Scope 3 represents emissions from a companies’ value chain, covering both the upstream supply chain and downstream customer activity.
IIGCC said that the recommendations in this guidance can be used by investors more broadly and were informed by a wide range of asset owners and asset managers that are part of the working group.
In particular, the guidance noted that asset scope 3 emissions are an important aspect of climate change strategy for investors.
The report noted that asset scope 3 emissions are a “critical” element of understanding the climate impacts and risks associated with portfolios overall.
It added that investors looking to understand transition risk across their portfolios should factor scope 3 into analysis and decision-making on climate change risks.
The working group acknowledged that there are a number of valid challenges that mean it is not initially easy to address as total portfolio scope 3 can be a misleading metric.
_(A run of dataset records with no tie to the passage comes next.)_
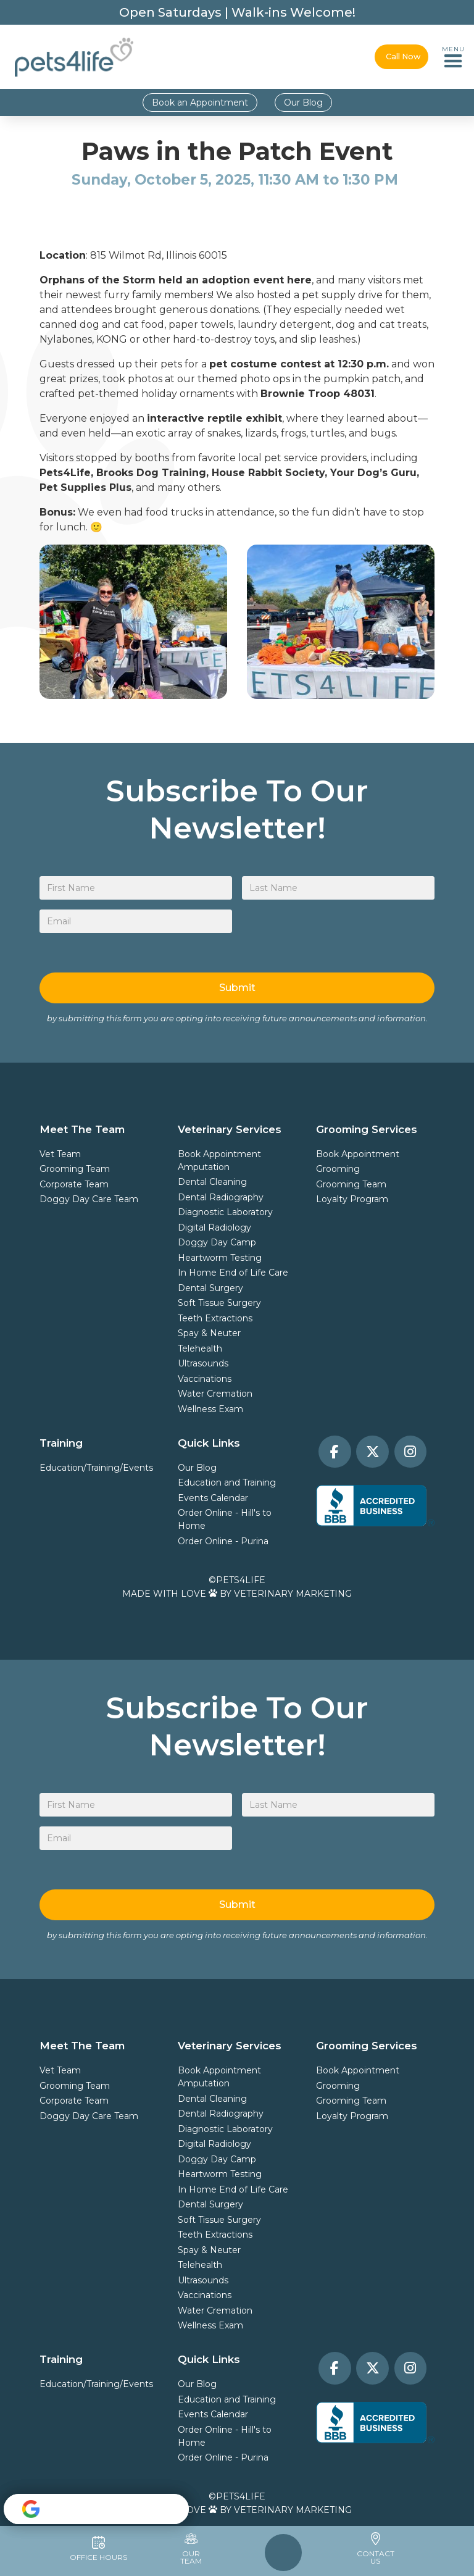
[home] (74, 57)
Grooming (338, 1168)
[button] (453, 57)
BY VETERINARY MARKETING (286, 1593)
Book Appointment (219, 1154)
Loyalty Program (352, 1199)
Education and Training (227, 1482)
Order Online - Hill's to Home (225, 1519)
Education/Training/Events (96, 1467)
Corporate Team (74, 1184)
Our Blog (303, 102)
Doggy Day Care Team (89, 1199)
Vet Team (60, 1154)
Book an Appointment (200, 102)
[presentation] (336, 934)
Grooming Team (75, 1168)
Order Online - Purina (223, 1541)
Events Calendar (213, 1497)
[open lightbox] (133, 622)
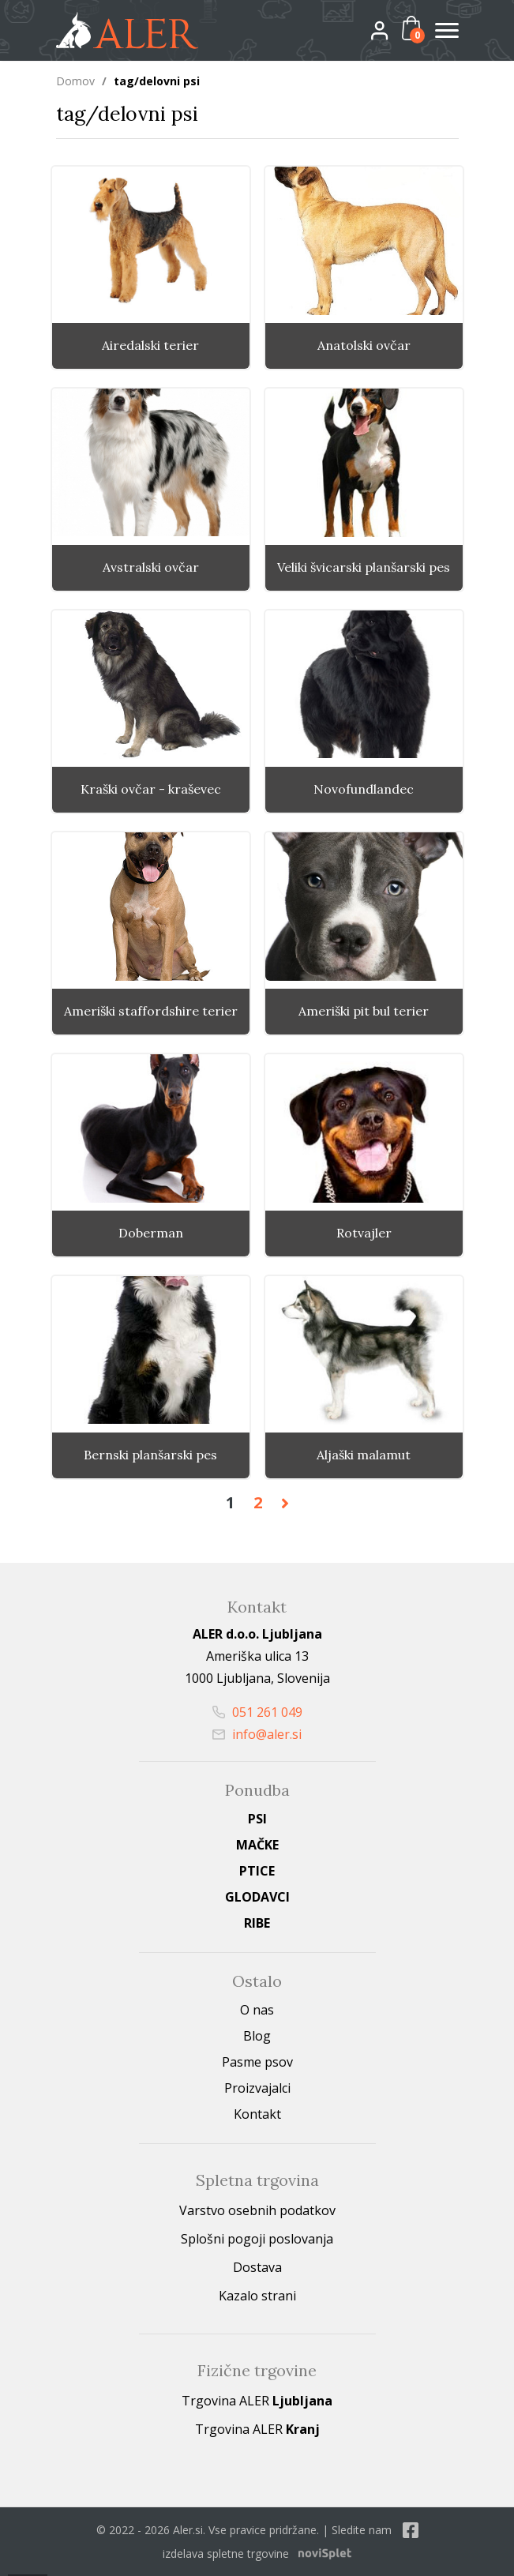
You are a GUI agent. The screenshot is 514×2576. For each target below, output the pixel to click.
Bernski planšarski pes (150, 1455)
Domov (75, 80)
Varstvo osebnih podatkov (257, 2210)
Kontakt (257, 2114)
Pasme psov (257, 2062)
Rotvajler (364, 1233)
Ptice (257, 1870)
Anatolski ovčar (364, 345)
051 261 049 (257, 1712)
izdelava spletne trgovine (226, 2553)
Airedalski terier (150, 345)
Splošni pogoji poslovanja (257, 2238)
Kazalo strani (257, 2295)
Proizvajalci (257, 2088)
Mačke (257, 1844)
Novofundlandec (363, 789)
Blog (257, 2036)
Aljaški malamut (364, 1455)
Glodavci (257, 1897)
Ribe (257, 1923)
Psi (257, 1818)
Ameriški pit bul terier (363, 1011)
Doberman (150, 1233)
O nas (257, 2009)
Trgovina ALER (257, 2400)
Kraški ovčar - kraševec (151, 789)
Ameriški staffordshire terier (151, 1011)
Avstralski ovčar (151, 567)
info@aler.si (257, 1734)
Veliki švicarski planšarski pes (363, 567)
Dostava (257, 2267)
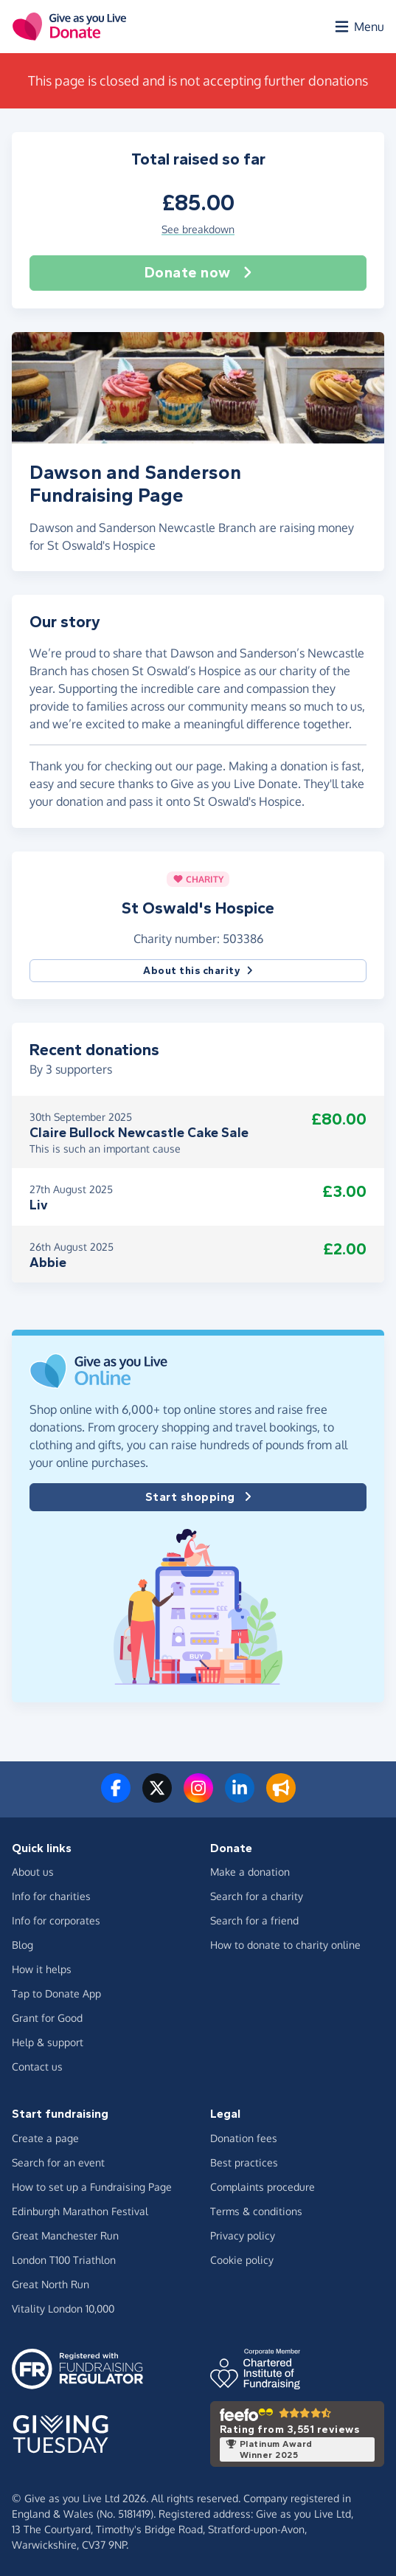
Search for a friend (254, 1920)
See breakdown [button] (198, 229)
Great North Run (50, 2284)
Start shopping (198, 1497)
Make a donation (250, 1871)
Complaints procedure (262, 2186)
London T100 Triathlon (64, 2260)
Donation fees (243, 2138)
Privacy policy (242, 2235)
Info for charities (51, 1896)
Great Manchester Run (65, 2235)
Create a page (45, 2138)
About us (33, 1871)
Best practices (244, 2162)
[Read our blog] (281, 1796)
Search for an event (58, 2162)
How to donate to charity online (285, 1944)
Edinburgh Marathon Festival (80, 2211)
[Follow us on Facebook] (116, 1796)
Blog (22, 1944)
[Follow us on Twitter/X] (157, 1796)
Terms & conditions (256, 2211)
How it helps (42, 1969)
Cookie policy (242, 2260)
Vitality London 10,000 (63, 2308)
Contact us (37, 2066)
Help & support (47, 2042)
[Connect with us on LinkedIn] (239, 1796)
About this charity (198, 970)
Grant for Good (47, 2018)
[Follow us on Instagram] (198, 1796)
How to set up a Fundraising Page (92, 2186)
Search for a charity (256, 1896)
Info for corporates (56, 1920)
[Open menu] (358, 26)
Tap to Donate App (56, 1993)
IIGCC said that although this paper aims to provide additional guidance and support for investors looking to understand and address the value chain emissions of investments, it is important to recognise that there are no universally applicable approaches.
The paper recommends that investors start by identifying the parts of their portfolio most likely to have material scope 3 and then conduct targeted sector and category-level analysis.
IIGCC said it will continue to revisit and update this guidance to reflect developments where relevant.